COUR D'APPEL D'AIX EN PROVENCE

1re Chambre A

ARRÊT AU FOND

DU 19 JUIN 2012

A.V

N° 2012/

Rôle N° 11/15861

La COMMUNE DE [Localité 21]

C/

SCP [U] & [C]

SA ENTREPRISE [D] [Y]

SARL SOCIETE D'AMENAGEMENT ET D'EXPLOITATION DE LA ROQU ROQUE

BPCA - BANQUE POPULAIRE COTE D'AZUR

SA CIC LYONNAISE DE BANQUE

Grosse délivrée

le :

à :la SCP ERMENEUX CHAMPLY-LEVAIQUE

SCP COHEN-GUEDJ

SIDER

badie

Décision déférée à la Cour :

Jugement du Tribunal de Grande Instance de Grasse en date du 10 Août 2011 enregistré au répertoire général sous le n° 10/1548.

APPELANTE

La COMMUNE DE [Localité 21], demeurant [Localité 21]

représentée par la SCP ERMENEUX-CHAMPLY - LEVAIQUE, avocats au barreau d'AIX-EN-PROVENCE,

ayant pour avocat Me Jean-Pierre BERDAH, avocat au barreau de NICE

INTIMEES

S.C.P. [U] représentée par Maître [L] [U], es qualité de commissaire à l'exécution du plan de l'Entreprise [D] [Y]

Mandataires judiciaires - demeurant [Adresse 6]

représentée par la SCP COHEN GUEDJ, avocats au barreau d'AIX-EN-PROVENCE,

assistée par la ASS DEPLANO-MOSCHETTI-SALOMON, avocats au barreau de NICE

SA ENTREPRISE [D] [Y] Prise en la personne de son représentant légal en exercice,domicilié en cette qualité audit siège

[Adresse 4]

représentée par la SCP COHEN GUEDJ, avocats au barreau d'AIX-EN-PROVENCE,

assistée par la ASS DEPLANO-MOSCHETTI-SALOMON, avocats au barreau de NICE

SARL SOCIETE D'AMENAGEMENT ET D'EXPLOITATION DE [Localité 19] prise en la personne de son représentant légal en exercice, domicilié en cette qualité audit siège [Adresse 3]

représentée par la SCP COHEN GUEDJ, avocats au barreau d'AIX-EN-PROVENCE,

assistée par la ASS DEPLANO-MOSCHETTI-SALOMON, avocats au barreau de NICE

B.P.C.A - BANQUE POPULAIRE COTE D'AZUR, dont le siège social est [Adresse 5]

représentée par la SCP BADIE, SIMON-THIBAUT et JUSTON, avocats au barreau d'AIX-EN-PROVENCE, constituée aux lieu et place de la SCP MJ DE SAINT FERREOL ET COLETTE TOUBOUL la SCP MJ DE SAINT FERREOL ET COLETTE TOUBOUL avoués

ayant pour avocat Me SADOUSTY, avocat au barreau de NICE

SA C.I.C. LYONNAISE DE BANQUE, [Adresse 10]

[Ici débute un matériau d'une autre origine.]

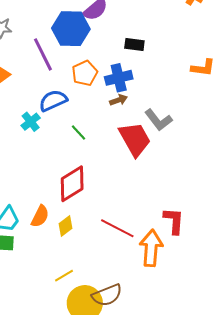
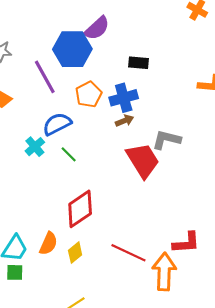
gray L-shape: (158, 120) -> (166, 140), turned 144
green line: (78, 133) -> (69, 154), moved
red L-shape: (174, 221) -> (186, 243), turned 84

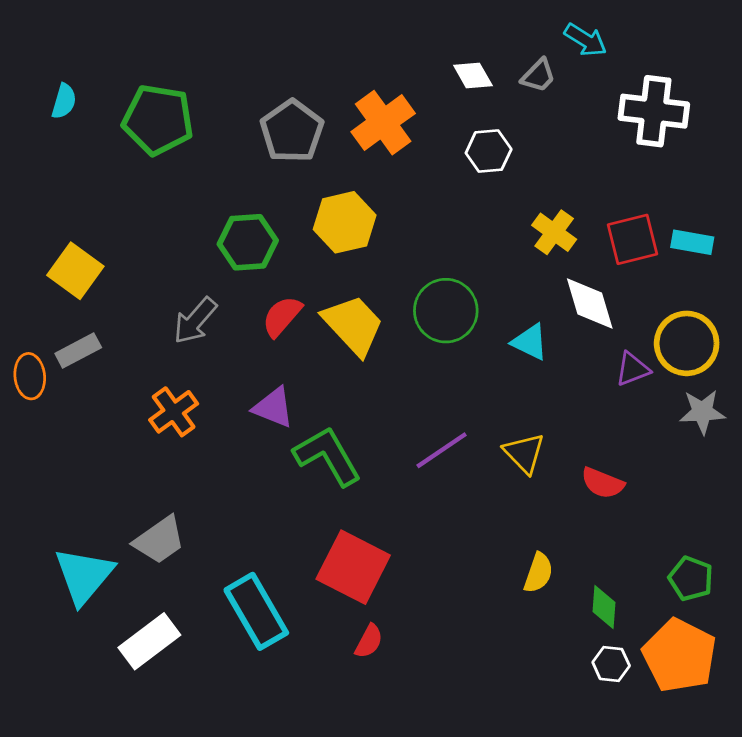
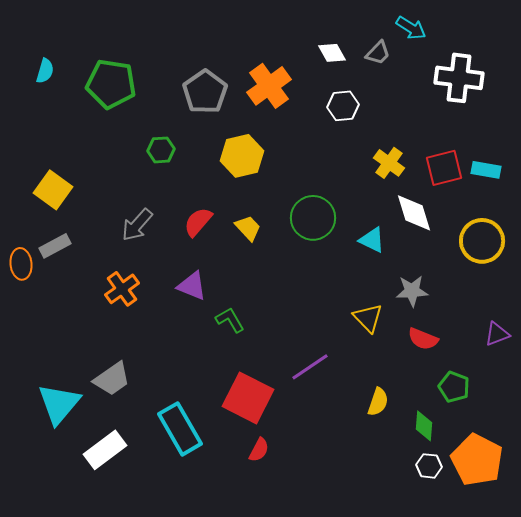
green hexagon: (248, 242) -> (161, 150), moved, size x0.7
yellow trapezoid: (353, 325) -> (248, 228), size x0.6
purple triangle: (632, 369) -> (497, 334), moved
gray star: (702, 412) -> (412, 291), moved
purple line: (442, 450) -> (310, 367), moved
green L-shape: (328, 456) -> (230, 320), size x0.6
green pentagon: (691, 579) -> (454, 387), moved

représentée par Me Jean-Michel SIDER, avocat au barreau D'AIX-EN-PROVENCE constitué aux lieu et place de la SCP SIDER avoués

ayant pour avocat la SELARL DRAILLARD, avocats au barreau de GRASSE,

*-*-*-*-*

COMPOSITION DE LA COUR

L'affaire a été débattue le 14 Mai 2012 en audience publique. Conformément à l'article 785 du Code de Procédure Civile, Mme VIDAL, Conseiller a fait un rapport oral de l'affaire à l'audience avant les plaidoiries.

La Cour était composée de :

Monsieur Jean-Paul LACROIX-ANDRIVET, Président

Monsieur Jean VEYRE, Conseiller

Madame Anne VIDAL, Conseiller

qui en ont délibéré.

Greffier lors des débats : Mademoiselle Patricia POGGI.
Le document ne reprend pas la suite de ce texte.